*PROBLEM TO SOLVE*
Lines with "forms": copy each one from the listing below.

(RECORDED DATA Opens)

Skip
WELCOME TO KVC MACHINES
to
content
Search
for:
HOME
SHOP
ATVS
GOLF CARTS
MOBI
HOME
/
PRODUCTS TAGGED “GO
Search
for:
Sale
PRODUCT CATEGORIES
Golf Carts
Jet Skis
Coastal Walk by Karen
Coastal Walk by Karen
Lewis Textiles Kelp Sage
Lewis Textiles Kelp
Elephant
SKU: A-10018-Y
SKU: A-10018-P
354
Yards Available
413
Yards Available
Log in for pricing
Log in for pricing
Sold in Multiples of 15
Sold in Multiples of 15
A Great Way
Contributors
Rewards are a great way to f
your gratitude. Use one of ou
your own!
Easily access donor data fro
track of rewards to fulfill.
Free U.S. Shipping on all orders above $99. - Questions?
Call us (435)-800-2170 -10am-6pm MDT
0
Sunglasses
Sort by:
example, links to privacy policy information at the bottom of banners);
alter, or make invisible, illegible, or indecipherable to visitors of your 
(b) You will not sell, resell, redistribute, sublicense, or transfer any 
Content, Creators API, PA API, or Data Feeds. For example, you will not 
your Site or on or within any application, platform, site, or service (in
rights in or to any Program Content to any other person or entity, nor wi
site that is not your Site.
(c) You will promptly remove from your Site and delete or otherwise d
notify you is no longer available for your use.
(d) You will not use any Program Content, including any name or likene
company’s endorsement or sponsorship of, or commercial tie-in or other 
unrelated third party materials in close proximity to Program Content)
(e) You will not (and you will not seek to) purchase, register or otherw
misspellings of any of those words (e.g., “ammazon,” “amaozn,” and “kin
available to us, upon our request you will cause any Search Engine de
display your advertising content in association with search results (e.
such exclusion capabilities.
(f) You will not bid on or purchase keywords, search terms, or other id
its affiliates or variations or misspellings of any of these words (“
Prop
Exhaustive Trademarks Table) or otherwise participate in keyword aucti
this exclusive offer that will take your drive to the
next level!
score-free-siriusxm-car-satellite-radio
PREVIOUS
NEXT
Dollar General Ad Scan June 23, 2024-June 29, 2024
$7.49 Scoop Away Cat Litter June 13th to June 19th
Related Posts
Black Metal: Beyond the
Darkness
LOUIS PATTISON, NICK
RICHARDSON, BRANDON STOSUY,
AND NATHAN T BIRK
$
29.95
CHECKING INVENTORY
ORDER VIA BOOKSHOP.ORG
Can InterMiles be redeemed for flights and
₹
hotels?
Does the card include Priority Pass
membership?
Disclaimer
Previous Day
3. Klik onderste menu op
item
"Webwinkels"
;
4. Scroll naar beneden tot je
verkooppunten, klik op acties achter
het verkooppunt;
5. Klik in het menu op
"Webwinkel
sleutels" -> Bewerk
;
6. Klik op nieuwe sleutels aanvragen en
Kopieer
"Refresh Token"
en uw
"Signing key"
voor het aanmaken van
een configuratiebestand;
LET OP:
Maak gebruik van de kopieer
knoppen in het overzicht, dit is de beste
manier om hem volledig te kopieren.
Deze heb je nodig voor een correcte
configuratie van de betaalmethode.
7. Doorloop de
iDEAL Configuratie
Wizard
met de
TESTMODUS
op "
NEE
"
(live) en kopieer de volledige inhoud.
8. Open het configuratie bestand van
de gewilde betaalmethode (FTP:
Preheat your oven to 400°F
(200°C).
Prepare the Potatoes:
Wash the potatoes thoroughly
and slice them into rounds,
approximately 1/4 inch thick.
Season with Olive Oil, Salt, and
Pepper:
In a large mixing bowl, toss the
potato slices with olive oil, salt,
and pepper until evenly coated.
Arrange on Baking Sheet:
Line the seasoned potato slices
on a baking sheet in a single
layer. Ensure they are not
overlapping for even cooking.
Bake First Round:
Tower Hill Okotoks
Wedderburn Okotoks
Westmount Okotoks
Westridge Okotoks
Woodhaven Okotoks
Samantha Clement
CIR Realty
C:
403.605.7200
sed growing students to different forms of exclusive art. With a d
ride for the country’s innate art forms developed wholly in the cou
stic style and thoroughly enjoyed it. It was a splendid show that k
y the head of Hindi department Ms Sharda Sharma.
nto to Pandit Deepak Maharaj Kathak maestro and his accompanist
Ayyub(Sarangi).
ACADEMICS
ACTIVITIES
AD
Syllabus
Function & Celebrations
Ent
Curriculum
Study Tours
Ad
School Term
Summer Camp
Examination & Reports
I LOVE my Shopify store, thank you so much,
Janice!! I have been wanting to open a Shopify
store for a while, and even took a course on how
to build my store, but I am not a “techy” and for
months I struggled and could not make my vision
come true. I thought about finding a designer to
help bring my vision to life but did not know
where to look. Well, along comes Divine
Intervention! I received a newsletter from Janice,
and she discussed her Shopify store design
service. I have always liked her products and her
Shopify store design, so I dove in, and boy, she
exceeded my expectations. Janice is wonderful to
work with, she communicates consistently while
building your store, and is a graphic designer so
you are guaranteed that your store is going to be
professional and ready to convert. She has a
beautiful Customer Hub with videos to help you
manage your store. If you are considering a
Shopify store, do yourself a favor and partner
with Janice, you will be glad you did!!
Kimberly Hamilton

(RECORDED DATA Closes)

*SOLUTION TO THE EXERCISE*
sed growing students to different forms of exclusive art. With a d
ride for the country’s innate art forms developed wholly in the cou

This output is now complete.